In simultaneous exposures of H4IIE-luc cells to DOM (17 mg L(-1)) and each of the model compounds, 2,3,7,8-TCDD, PCB126, PCB169, benzo[a]pyrene, benzo[a]anthracene, dibenz[a,h]anthracene, fluoranthene, a mixture of persistent organic pollutants (POPs), a mixture learn more of polycyclic aromatic hydrocarbons (PAHs), and a mixture of all HOCs, either significant additive or facilitative effects were observed when compared to activities of single HOCs. No significant decrease of effects due to possible sorption of HOCs to DOM was observed, even in subsequent experiments when HOCs
+ DOM mixtures were preincubated for six days before exposure to H4IIE-luc. Thus, DOM does not seem to protect organisms against AhR-mediated toxic effects of HOCs (as usually predicted due to sorption of HOCs on DOM), but it can actually enhance their potency for AhR-mediated effects in some situations. (C) 2011 Elsevier Ltd. All rights reserved.”

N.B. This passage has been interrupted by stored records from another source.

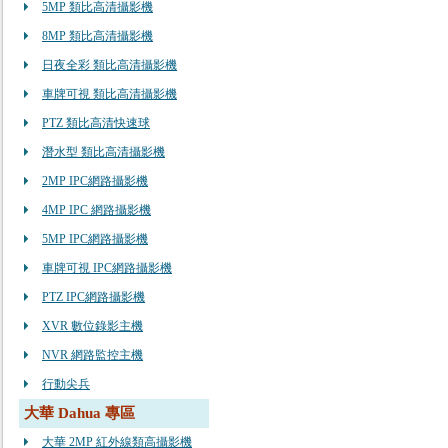
5MP 類比高清攝影機
8MP 類比高清攝影機
日夜全彩 類比高清攝影機
車牌可視 類比高清攝影機
PTZ 類比高清快速球
潛水型 類比高清攝影機
2MP IPC網路攝影機
4MP IPC 網路攝影機
5MP IPC網路攝影機
車牌可視 IPC網路攝影機
PTZ IPC網路攝影機
XVR 數位錄影主機
NVR 網路監控主機
行動尖兵
大華 Dahua 專區
大華 2MP 紅外線類高攝影機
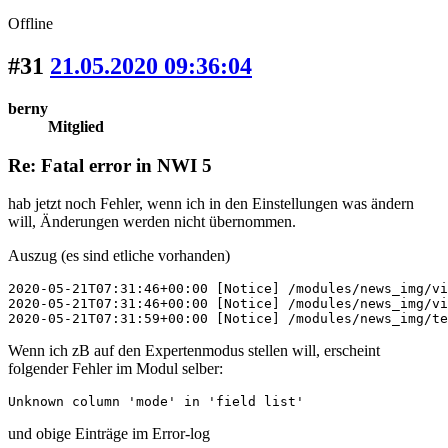
Offline
#31
21.05.2020 09:36:04
berny
Mitglied
Re: Fatal error in NWI 5
hab jetzt noch Fehler, wenn ich in den Einstellungen was ändern
will, Änderungen werden nicht übernommen.
Auszug (es sind etliche vorhanden)
2020-05-21T07:31:46+00:00 [Notice] /modules/news_img/vi
2020-05-21T07:31:46+00:00 [Notice] /modules/news_img/vi
2020-05-21T07:31:59+00:00 [Notice] /modules/news_img/te
Wenn ich zB auf den Expertenmodus stellen will, erscheint
folgender Fehler im Modul selber:
Unknown column 'mode' in 'field list'
und obige Einträge im Error-log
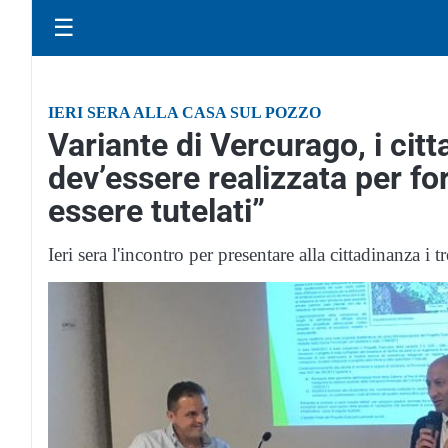
☰
IERI SERA ALLA CASA SUL POZZO
Variante di Vercurago, i citt
dev’essere realizzata per f
essere tutelati”
Ieri sera l'incontro per presentare alla cittadinanza i 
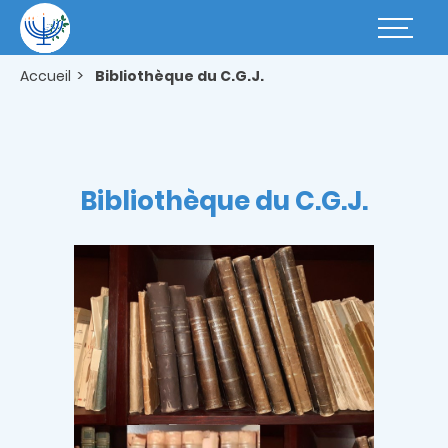
Aller
au
Basculer
contenu
la
principal
navigatio
Accueil
Bibliothèque du C.G.J.
Bibliothèque du C.G.J.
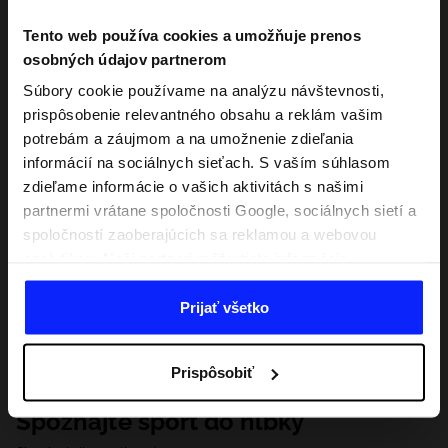
Tento web používa cookies a umožňuje prenos
osobných údajov partnerom
Súbory cookie používame na analýzu návštevnosti,
prispôsobenie relevantného obsahu a reklám vašim
potrebám a záujmom a na umožnenie zdieľania
informácií na sociálnych sieťach. S vaším súhlasom
zdieľame informácie o vašich aktivitách s našimi
partnermi vrátane spoločnosti Google, sociálnych sietí a
spoločností zaoberajúcich sa reklamou a webovou
analytikou. Naši partneri môžu tieto informácie
kombinovať s inými, ktoré poskytnete mimo tejto
webovej stránky, ako aj s údajmi, ktoré získajú v
Prijať všetko
dôsledku vášho používania ich služieb. S vaším
súhlasom môžeme tiež preniesť vaše osobné údaje
Prispôsobiť
našim partnerom, aby sme zacielili a zlepšili spôsob
zobrazovania online reklamy, vykonali analytický
Spoznajte šport do hĺbky
prieskum, upravili obsah a zlepšili riešenia ponúkané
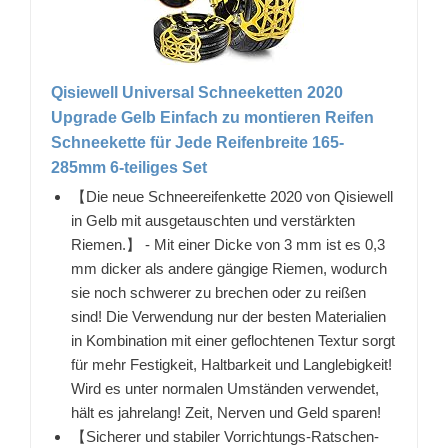
Qisiewell Universal Schneeketten 2020
Upgrade Gelb Einfach zu montieren Reifen
Schneekette für Jede Reifenbreite 165-
285mm 6-teiliges Set
【Die neue Schneereifenkette 2020 von Qisiewell
in Gelb mit ausgetauschten und verstärkten
Riemen.】 - Mit einer Dicke von 3 mm ist es 0,3
mm dicker als andere gängige Riemen, wodurch
sie noch schwerer zu brechen oder zu reißen
sind! Die Verwendung nur der besten Materialien
in Kombination mit einer geflochtenen Textur sorgt
für mehr Festigkeit, Haltbarkeit und Langlebigkeit!
Wird es unter normalen Umständen verwendet,
hält es jahrelang! Zeit, Nerven und Geld sparen!
【Sicherer und stabiler Vorrichtungs-Ratschen-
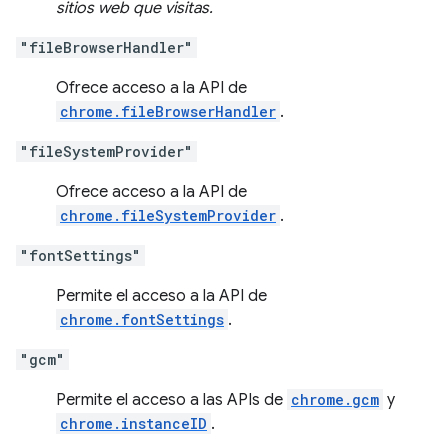
sitios web que visitas.
"fileBrowserHandler"
Ofrece acceso a la API de
chrome.fileBrowserHandler
.
"fileSystemProvider"
Ofrece acceso a la API de
chrome.fileSystemProvider
.
"fontSettings"
Permite el acceso a la API de
chrome.fontSettings
.
"gcm"
Permite el acceso a las APIs de
chrome.gcm
y
chrome.instanceID
.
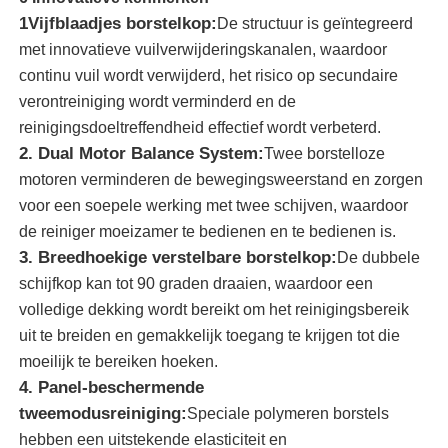
1Vijfblaadjes borstelkop:
De structuur is geïntegreerd
met innovatieve vuilverwijderingskanalen, waardoor
Over ons
continu vuil wordt verwijderd, het risico op secundaire
verontreiniging wordt verminderd en de
Fabrieksreis
reinigingsdoeltreffendheid effectief wordt verbeterd.
2. Dual Motor Balance System:
Twee borstelloze
motoren verminderen de bewegingsweerstand en zorgen
Kwaliteitscontrole
voor een soepele werking met twee schijven, waardoor
de reiniger moeizamer te bedienen en te bedienen is.
Contacteer ons
3. Breedhoekige verstelbare borstelkop:
De dubbele
schijfkop kan tot 90 graden draaien, waardoor een
volledige dekking wordt bereikt om het reinigingsbereik
nieuws
uit te breiden en gemakkelijk toegang te krijgen tot die
moeilijk te bereiken hoeken.
Alle Gevallen
4. Panel-beschermende
tweemodusreiniging:
Speciale polymeren borstels
Vraag een offerte aan
hebben een uitstekende elasticiteit en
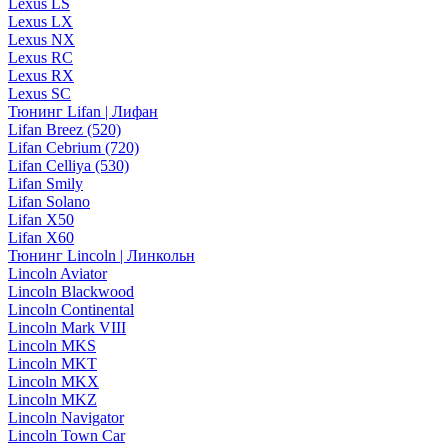
Lexus LS
Lexus LX
Lexus NX
Lexus RC
Lexus RX
Lexus SC
Тюнинг Lifan | Лифан
Lifan Breez (520)
Lifan Cebrium (720)
Lifan Celliya (530)
Lifan Smily
Lifan Solano
Lifan X50
Lifan X60
Тюнинг Lincoln | Линкольн
Lincoln Aviator
Lincoln Blackwood
Lincoln Continental
Lincoln Mark VIII
Lincoln MKS
Lincoln MKT
Lincoln MKX
Lincoln MKZ
Lincoln Navigator
Lincoln Town Car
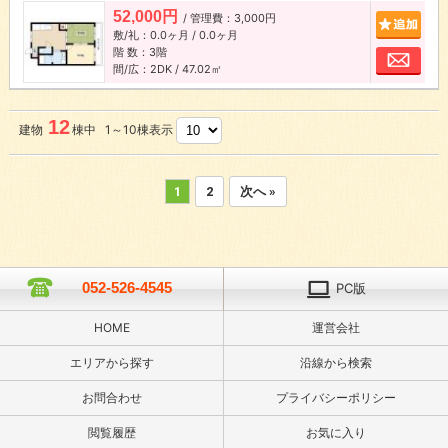
52,000円
/ 管理費：3,000円
追加
敷/礼：0.0ヶ月 / 0.0ヶ月
階 数：3階
お問
間/広：2DK / 47.02㎡
12
建物
棟中 1～10棟表示
1
2
次へ »
052-526-4545
PC版
HOME
運営会社
エリアから探す
沿線から検索
お問合わせ
プライバシーポリシー
閲覧履歴
お気に入り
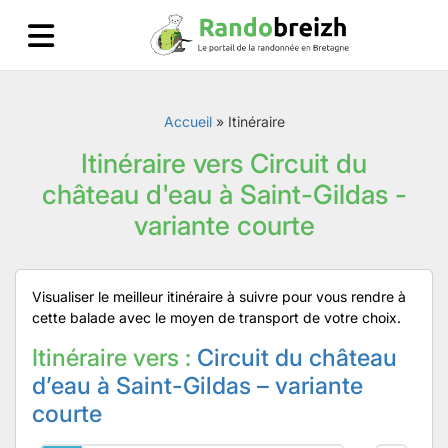
Accueil
»
Itinéraire
Itinéraire vers Circuit du
château d'eau à Saint-Gildas -
variante courte
Visualiser le meilleur itinéraire à suivre pour vous rendre à
cette balade avec le moyen de transport de votre choix.
Itinéraire vers :
Circuit du château
d’eau à Saint-Gildas – variante
courte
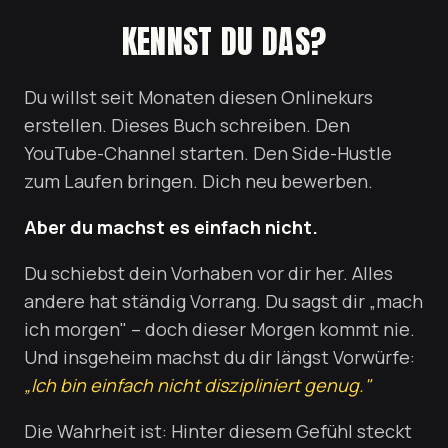
KENNST DU DAS?
Du willst seit Monaten diesen Onlinekurs
erstellen. Dieses Buch schreiben. Den
YouTube-Channel starten. Den Side-Hustle
zum Laufen bringen. Dich neu bewerben.
Aber du machst es einfach nicht.
Du schiebst dein Vorhaben vor dir her. Alles
andere hat ständig Vorrang. Du sagst dir „mach
ich morgen" – doch dieser Morgen kommt nie.
Und insgeheim machst du dir längst Vorwürfe:
„Ich bin einfach nicht diszipliniert genug."
Die Wahrheit ist: Hinter diesem Gefühl steckt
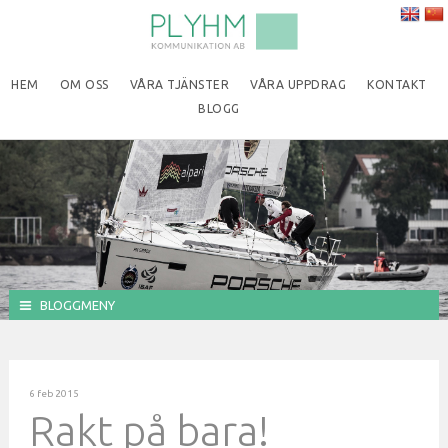
HEM
OM OSS
VÅRA TJÄNSTER
VÅRA UPPDRAG
KONTAKT
BLOGG
BLOGGMENY
6 feb 2015
Rakt på bara!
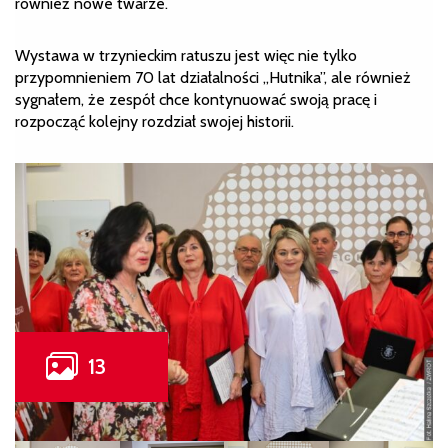
również nowe twarze.
Wystawa w trzynieckim ratuszu jest więc nie tylko
przypomnieniem 70 lat działalności „Hutnika”, ale również
sygnałem, że zespół chce kontynuować swoją pracę i
rozpocząć kolejny rozdział swojej historii.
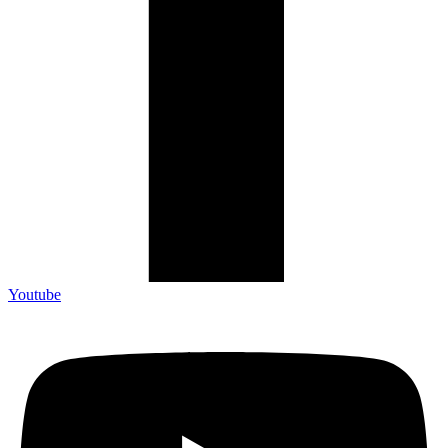
Youtube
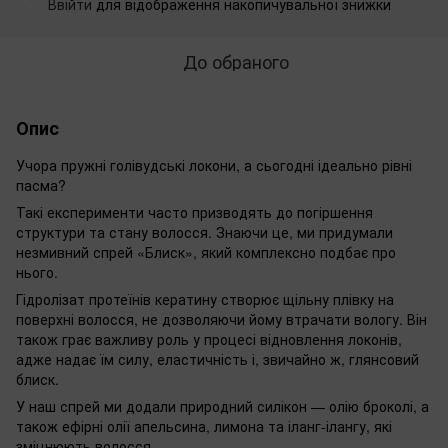
Ввійти
для відображення накопичувальної знижки
%
До обраного
Опис
Учора пружні голівудські локони, а сьогодні ідеально рівні
пасма?
Такі експерименти часто призводять до погіршення
структури та стану волосся. Знаючи це, ми придумали
незмивний спрей «Блиск», який комплексно подбає про
нього.
Гідролізат протеїнів кератину створює щільну плівку на
поверхні волосся, не дозволяючи йому втрачати вологу. Він
також грає важливу роль у процесі відновлення локонів,
адже надає їм силу, еластичність і, звичайно ж, глянсовий
блиск.
У наш спрей ми додали природний силікон — олію броколі, а
також ефірні олії апельсина, лимона та іланг-ілангу, які
зміцнюють волосся.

“Cystic fibrosis GSK461364 manufacturer transmembrane conductance regulator (CFTR) represents the main cAMP-activated Cl- channel expressed in the apical membrane of serous epithelial cells. Both deficiency and overactivation
of CFTR may cause fluid and salt secretion related diseases. The aim of this study was to identify natural compounds that are able to stimulate wild-type (wt) and F508 mutant CFTR channel activities in CFTR-expressing Fischer rat thyroid (FRT) cells.
We found that dehydrocostuslactone [DHC, (3aS, 6aR, 9aR, 9bS)-decahydro-3,6,9-tris (methylene) azuleno [4,5-b] furan-2(3H)-one)] dose dependently potentiates both wt and F508 mutant CFTR-mediated iodide influx in cell-based fluorescent assays and CFTR-mediated Cl- currents in short-circuit current studies, and the activations could be reversed by the CFTR inhibitor CFTRinh-172. Maximal CFTR-mediated apical Cl- current secretion in CFTR-expressing FRT cells was stimulated by 100M DHC. Determination of intracellular cAMP Z-VAD-FMK order content showed that DHC modestly but significantly increased cAMP level in FRT cells, but cAMP elevation effects contributed little to DHC-stimulated iodide influx. DHC also stimulated CFTR-mediated apical Cl- current secretion in FRT cells expressing F508-CFTR. Subsequent studies demonstrated that activation of CFTR by DHC is forskolin dependent. DHC represents a new class of CFTR potentiators that may have therapeutic potential in CFTR-related diseases.”
“Objective-To determine clinical outcome of permanent tracheostomy in cats with upper airway obstruction.
Design-Retrospective case series.
Animals-21 cats.
Procedures-Medical records were reviewed for information on history, signalment, clinical signs, results of preoperative clinicopathologic testing, cause of upper airway obstruction, surgical procedure, postoperative complications, and outcome.